A boy scout “Broncho buster”
The next morning before breakfast
Rob recounted to his chums the conversation he had
overheard the night before. The story of the ghost
of the ancient cliff dwellings was, it appeared, no
new thing on the Harkness ranch, which accounted for
its owner’s apathy in regard to it. Successive
batches of cow-punchers doing duty in the far pasture
at night professed to have seen the grisly object
on its nightly rounds, but nobody had ever had the
courage to investigate it.
After the morning meal had been dispatched,
Mr. Harkness announced that he expected to be busied
about the ranch for the morning.
“But, Harry, you take the boys
down to the corral,” he said, “and have
one of the men catch up some horses for them.
You boys know best the kind of stock you want, so
I’ll let you choose them.”
The boys thanked him, and a few moments
afterward he left the room.

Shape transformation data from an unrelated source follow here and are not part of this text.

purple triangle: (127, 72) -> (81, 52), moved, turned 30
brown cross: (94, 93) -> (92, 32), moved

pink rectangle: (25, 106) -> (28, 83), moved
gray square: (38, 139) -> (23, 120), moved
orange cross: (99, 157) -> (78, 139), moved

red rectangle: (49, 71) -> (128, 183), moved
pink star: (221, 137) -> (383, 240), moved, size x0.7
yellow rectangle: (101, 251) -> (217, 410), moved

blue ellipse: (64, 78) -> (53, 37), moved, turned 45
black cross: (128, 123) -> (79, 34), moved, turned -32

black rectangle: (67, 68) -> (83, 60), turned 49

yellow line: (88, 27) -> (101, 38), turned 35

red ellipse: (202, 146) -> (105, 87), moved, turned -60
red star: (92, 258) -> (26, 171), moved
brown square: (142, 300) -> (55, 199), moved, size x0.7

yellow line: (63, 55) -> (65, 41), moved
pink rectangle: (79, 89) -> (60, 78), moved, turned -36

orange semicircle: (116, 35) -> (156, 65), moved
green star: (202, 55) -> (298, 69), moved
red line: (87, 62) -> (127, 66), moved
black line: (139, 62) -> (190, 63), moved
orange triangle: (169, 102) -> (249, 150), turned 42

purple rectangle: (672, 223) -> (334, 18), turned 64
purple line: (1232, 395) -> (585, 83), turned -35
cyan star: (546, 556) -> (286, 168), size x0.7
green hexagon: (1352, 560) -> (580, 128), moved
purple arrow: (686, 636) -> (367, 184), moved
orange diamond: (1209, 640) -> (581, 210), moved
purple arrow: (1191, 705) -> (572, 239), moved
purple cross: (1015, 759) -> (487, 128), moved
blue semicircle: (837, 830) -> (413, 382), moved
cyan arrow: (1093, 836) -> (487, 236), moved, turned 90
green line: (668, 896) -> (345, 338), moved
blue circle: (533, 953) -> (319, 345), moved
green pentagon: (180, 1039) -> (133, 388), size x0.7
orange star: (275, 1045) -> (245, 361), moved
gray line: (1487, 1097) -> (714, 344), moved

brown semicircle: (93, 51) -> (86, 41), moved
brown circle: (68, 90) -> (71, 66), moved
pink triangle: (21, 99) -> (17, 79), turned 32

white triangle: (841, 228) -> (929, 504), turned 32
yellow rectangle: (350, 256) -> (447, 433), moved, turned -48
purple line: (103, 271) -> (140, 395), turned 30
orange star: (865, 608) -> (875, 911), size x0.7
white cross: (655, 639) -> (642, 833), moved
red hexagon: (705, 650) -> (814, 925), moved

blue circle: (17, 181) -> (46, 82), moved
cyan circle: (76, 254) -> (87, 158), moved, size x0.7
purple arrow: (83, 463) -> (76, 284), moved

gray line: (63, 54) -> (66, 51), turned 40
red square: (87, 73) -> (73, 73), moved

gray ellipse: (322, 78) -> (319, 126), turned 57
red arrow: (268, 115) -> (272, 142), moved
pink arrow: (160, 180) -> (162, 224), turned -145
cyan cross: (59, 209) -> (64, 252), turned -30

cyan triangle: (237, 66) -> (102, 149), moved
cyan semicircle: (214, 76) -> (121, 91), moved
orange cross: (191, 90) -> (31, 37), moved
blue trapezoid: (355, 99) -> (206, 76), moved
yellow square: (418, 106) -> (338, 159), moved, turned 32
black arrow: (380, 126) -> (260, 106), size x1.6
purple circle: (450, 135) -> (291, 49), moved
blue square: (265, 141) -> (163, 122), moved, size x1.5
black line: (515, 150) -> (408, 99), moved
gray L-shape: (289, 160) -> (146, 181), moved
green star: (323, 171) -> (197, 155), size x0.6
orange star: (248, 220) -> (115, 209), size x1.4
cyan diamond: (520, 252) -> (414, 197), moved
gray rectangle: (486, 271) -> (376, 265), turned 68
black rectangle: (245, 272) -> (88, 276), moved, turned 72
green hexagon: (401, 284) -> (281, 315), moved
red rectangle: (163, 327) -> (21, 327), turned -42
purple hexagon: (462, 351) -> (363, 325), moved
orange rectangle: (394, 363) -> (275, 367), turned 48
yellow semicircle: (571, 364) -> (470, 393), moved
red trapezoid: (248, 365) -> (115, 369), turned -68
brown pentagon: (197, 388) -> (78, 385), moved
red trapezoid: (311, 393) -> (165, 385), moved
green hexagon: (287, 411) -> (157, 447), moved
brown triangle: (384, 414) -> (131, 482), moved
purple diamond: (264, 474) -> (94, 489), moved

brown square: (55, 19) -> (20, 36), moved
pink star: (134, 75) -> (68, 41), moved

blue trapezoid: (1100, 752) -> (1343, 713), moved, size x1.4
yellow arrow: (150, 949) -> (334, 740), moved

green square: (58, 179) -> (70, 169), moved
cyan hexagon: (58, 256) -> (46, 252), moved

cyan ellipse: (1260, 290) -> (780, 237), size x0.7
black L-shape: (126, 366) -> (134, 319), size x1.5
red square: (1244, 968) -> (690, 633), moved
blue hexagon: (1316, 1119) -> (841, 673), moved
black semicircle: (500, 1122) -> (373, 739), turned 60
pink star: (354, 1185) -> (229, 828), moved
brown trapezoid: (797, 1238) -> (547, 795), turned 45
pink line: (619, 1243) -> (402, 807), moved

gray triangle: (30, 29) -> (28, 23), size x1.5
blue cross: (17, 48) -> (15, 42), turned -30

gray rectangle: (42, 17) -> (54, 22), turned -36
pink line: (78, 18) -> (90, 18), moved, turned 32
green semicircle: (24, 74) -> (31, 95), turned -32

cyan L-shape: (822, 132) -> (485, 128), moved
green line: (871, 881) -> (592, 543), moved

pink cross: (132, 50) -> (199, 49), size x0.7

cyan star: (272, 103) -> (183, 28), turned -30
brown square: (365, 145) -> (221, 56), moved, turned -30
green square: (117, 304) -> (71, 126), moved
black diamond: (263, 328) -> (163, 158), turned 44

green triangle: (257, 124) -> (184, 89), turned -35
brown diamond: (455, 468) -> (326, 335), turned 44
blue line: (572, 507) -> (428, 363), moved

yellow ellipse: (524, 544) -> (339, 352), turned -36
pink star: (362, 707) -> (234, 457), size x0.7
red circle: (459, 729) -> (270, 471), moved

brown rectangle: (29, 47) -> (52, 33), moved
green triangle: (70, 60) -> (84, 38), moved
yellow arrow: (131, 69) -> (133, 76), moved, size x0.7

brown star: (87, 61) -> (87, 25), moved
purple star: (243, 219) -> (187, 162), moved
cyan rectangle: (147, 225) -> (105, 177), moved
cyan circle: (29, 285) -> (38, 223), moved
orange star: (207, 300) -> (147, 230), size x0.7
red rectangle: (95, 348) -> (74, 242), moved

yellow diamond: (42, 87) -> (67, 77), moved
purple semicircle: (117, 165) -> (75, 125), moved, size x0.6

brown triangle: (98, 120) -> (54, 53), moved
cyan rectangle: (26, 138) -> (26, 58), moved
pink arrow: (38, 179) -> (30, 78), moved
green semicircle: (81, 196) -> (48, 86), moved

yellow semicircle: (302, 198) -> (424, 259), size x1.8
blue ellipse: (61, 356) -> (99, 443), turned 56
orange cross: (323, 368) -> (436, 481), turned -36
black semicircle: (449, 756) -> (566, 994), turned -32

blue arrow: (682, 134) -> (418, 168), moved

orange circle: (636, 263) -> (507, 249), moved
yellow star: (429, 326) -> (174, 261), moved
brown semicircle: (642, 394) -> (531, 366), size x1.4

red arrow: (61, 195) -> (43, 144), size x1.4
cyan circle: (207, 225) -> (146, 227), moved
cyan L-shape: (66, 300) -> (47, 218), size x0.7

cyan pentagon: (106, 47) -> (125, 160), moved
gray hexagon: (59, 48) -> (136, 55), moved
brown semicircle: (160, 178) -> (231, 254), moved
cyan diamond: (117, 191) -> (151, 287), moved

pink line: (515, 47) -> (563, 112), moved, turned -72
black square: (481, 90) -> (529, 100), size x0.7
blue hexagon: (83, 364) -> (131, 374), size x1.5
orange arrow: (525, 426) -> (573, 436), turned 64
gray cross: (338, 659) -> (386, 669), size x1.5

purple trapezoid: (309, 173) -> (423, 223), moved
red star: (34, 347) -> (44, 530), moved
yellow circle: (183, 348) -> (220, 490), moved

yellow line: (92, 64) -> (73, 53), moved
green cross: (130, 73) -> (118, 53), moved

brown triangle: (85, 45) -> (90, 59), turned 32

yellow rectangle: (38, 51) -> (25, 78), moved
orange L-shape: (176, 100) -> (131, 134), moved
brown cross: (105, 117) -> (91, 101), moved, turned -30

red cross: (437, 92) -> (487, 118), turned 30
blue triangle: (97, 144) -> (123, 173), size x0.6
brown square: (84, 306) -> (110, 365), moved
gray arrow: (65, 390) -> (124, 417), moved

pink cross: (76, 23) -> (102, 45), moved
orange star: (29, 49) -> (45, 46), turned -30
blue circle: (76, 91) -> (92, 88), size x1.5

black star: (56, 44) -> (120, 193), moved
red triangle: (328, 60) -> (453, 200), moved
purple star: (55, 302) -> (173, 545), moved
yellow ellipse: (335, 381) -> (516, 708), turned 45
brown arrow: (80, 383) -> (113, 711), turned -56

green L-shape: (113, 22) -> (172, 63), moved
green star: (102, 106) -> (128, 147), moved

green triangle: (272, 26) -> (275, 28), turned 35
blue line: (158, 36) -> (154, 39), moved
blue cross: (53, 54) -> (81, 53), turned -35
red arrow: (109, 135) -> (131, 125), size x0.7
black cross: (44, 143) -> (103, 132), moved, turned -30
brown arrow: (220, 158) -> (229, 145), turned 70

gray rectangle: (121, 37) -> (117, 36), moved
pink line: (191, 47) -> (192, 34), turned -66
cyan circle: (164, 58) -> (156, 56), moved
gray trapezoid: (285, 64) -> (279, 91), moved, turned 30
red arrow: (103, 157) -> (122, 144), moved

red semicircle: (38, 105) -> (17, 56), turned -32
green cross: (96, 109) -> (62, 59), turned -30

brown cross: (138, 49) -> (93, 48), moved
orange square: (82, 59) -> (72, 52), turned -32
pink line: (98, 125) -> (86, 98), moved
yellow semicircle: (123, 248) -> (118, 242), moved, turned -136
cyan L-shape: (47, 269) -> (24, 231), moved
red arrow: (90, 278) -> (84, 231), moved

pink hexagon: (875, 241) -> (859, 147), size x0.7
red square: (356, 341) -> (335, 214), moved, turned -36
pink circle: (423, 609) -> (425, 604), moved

A short time later
he galloped off to make a round of the different sections
of the range and to prosecute inquiries about the renegade
Moquis.
The corral was, as was usually the
case, full of ponies of all colors and grades of disposition,
from mild beasts to fiery, half-broken bronchos.
As the boys neared the enclosure, a stout little cowboy
in a huge hairy pair of “chaps” approached
them, airily swinging a lariat. His eyes opened
and shut as rapidly as a loose shutter slat in a breeze.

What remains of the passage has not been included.